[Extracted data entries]
+++++
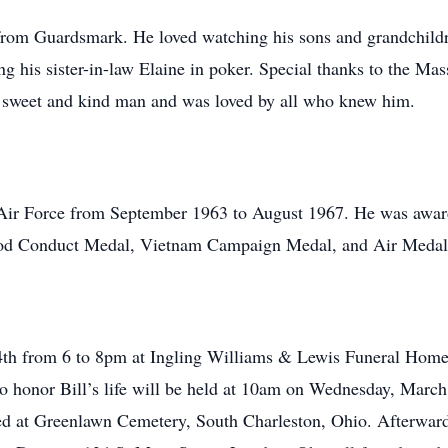
 from Guardsmark. He loved watching his sons and grandchildre
g his sister-in-law Elaine in poker. Special thanks to the Ma
 a sweet and kind man and was loved by all who knew him.
es Air Force from September 1963 to August 1967. He was awa
ood Conduct Medal, Vietnam Campaign Medal, and Air Medal
th from 6 to 8pm at Ingling Williams & Lewis Funeral Home a
o honor Bill’s life will be held at 10am on Wednesday, March 
ied at Greenlawn Cemetery, South Charleston, Ohio. Afterward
+++++
All records, pictures excluded: copy them exactly.

## Task solution
 from Guardsmark. He loved watching his sons and grandchildre
g his sister-in-law Elaine in poker. Special thanks to the Ma
 a sweet and kind man and was loved by all who knew him.
es Air Force from September 1963 to August 1967. He was awa
ood Conduct Medal, Vietnam Campaign Medal, and Air Medal
th from 6 to 8pm at Ingling Williams & Lewis Funeral Home a
o honor Bill’s life will be held at 10am on Wednesday, March 
ied at Greenlawn Cemetery, South Charleston, Ohio. Afterward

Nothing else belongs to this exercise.